15.3 Resampling with the DATA Step

The simplest way to sample with replacement in the DATA step is to use the POINT= option in the SET statement. The following DATA step implements a resampling algorithm:

%let MyData = Virginica;
%let NumSamples = 5000;

sasfile &MyData load;                                  /* 1    */
data BootDS(drop=i);
call streaminit(1);
do SampleID = 1 to &NumSamples;                        /* 2    */
   do i = 1 to NObs;                                   /* 4    */
      choice = ceil(NObs * rand(“Uniform”));           /* 5    */
      set &MyData point=choice nobs=NObs;              /* 3, 6 */
      output;
   end;
end;
STOP;                                                  /* 7    */
run;
sasfile &MyData close;                       /* release memory */

The DATA step uses the following techniques, which are indicated by comments:

1. Provided that the data set is not too large, use the SASFILE statement to load the data into memory, which speeds up random access.
2. The SampleID variable is used to identify each sample.
3. SAS sets the value of the NObs variable to be the number of observations.

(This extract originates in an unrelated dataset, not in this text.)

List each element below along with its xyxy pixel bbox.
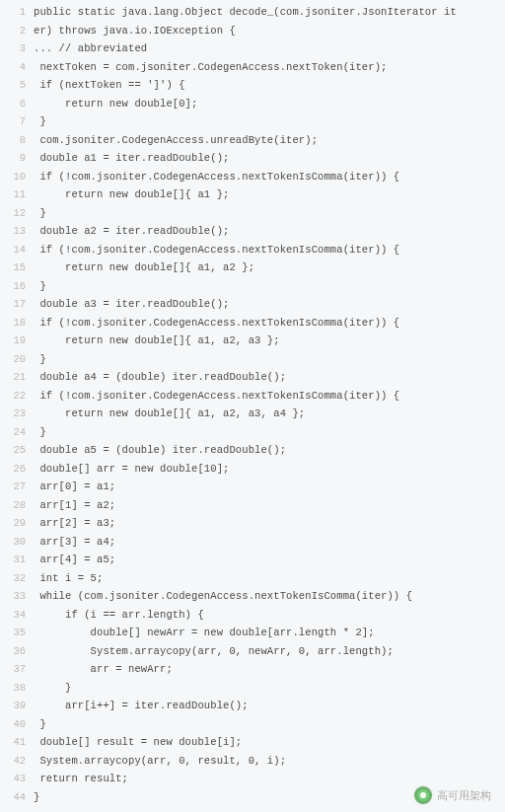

This value is set before the DATA step runs. Consequently, the value of NObs is available throughout the DATA step, and in particular on statements that execute prior to the SET statement.
4. Randomly sample NObs observations.
5. Select a random integer in the range 1–NObs, as discussed in Section 2.4.4.
6. Use the POINT= option to read the selected observation.
7. Stop processing when all resamples are output.

The BootDS data set contains 5,000 samples, each with 50 observations. The samples are identified by the SampleID variable. This technique, in which an entire row is output at each iteration, is known as case resampling.

If you are interested only in one or two variables, then you can use a KEEP statement to output only certain variables. Alternatively, you can use an ARRAY statement to cache the observations for certain variables in an array. Random access of elements in an array is usually more efficient than random access of observations in a data set. To use this technique, you have to know how many observations are in the data set. The following DATA step stores that information in a macro variable:

data _null_;
   call symput(‘N’, NObs);
   if 0 then set &MyData nobs=NObs;
   STOP;
run;

The following DATA step resamples from the SepalLength variable 5,000 times. The main advantage over the previous method is that this technique reads each observation only once.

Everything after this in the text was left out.